---- DATA SHOWN
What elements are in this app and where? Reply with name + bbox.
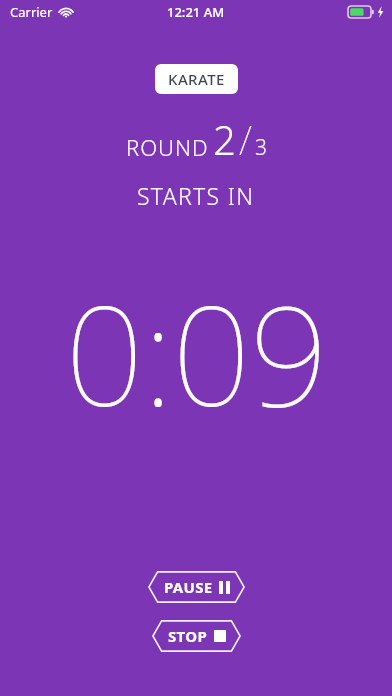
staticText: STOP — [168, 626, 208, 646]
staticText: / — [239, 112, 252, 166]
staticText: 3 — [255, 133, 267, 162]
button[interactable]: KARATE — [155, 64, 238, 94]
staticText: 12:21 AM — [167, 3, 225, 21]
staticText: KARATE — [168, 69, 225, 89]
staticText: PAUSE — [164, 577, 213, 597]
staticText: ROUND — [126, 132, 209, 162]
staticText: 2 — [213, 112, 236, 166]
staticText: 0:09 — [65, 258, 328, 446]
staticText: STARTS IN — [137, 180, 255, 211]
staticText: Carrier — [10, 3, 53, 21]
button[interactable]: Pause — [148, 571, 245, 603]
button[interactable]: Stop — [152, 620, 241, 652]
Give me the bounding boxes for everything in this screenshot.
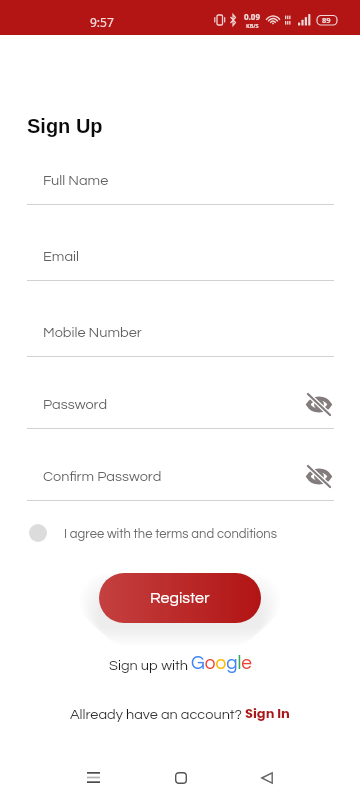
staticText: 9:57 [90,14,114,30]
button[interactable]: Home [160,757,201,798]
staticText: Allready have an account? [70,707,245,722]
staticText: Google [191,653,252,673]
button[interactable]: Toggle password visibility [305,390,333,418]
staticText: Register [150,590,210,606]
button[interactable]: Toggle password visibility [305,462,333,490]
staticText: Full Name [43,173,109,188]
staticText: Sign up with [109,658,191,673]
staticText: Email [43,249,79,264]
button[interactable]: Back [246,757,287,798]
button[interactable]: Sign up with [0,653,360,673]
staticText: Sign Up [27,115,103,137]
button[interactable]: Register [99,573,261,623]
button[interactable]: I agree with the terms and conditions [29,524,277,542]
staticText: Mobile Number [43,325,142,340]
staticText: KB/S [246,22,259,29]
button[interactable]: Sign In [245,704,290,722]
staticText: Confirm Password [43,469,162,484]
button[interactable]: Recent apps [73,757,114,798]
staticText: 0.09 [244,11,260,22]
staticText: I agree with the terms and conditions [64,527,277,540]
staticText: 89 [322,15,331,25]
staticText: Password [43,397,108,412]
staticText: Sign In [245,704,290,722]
--------
PROBLEM DETAILS ->
Produce the data again character for character, with the images left out.

WRITTEN RESPONSE ->
What elements are in this app and where? Reply with name + bbox.
staticText: STOP — [168, 626, 208, 646]
staticText: / — [239, 112, 252, 166]
staticText: 3 — [255, 133, 267, 162]
button[interactable]: KARATE — [155, 64, 238, 94]
staticText: 12:21 AM — [167, 3, 225, 21]
staticText: KARATE — [168, 69, 225, 89]
staticText: PAUSE — [164, 577, 213, 597]
staticText: ROUND — [126, 132, 209, 162]
staticText: 2 — [213, 112, 236, 166]
staticText: 0:09 — [65, 258, 328, 446]
staticText: STARTS IN — [137, 180, 255, 211]
staticText: Carrier — [10, 3, 53, 21]
button[interactable]: Pause — [148, 571, 245, 603]
button[interactable]: Stop — [152, 620, 241, 652]
Give me the bounding boxes for everything in this screenshot.
staticText: 9:57 [90,14,114,30]
button[interactable]: Home [160,757,201,798]
staticText: Allready have an account? [70,707,245,722]
staticText: Google [191,653,252,673]
button[interactable]: Toggle password visibility [305,390,333,418]
staticText: Register [150,590,210,606]
button[interactable]: Toggle password visibility [305,462,333,490]
staticText: Full Name [43,173,109,188]
staticText: Sign up with [109,658,191,673]
staticText: Email [43,249,79,264]
button[interactable]: Back [246,757,287,798]
button[interactable]: Sign up with [0,653,360,673]
staticText: Sign Up [27,115,103,137]
button[interactable]: Register [99,573,261,623]
button[interactable]: I agree with the terms and conditions [29,524,277,542]
staticText: Mobile Number [43,325,142,340]
staticText: KB/S [246,22,259,29]
button[interactable]: Sign In [245,704,290,722]
staticText: Confirm Password [43,469,162,484]
button[interactable]: Recent apps [73,757,114,798]
staticText: 0.09 [244,11,260,22]
staticText: I agree with the terms and conditions [64,527,277,540]
staticText: 89 [322,15,331,25]
staticText: Password [43,397,108,412]
staticText: Sign In [245,704,290,722]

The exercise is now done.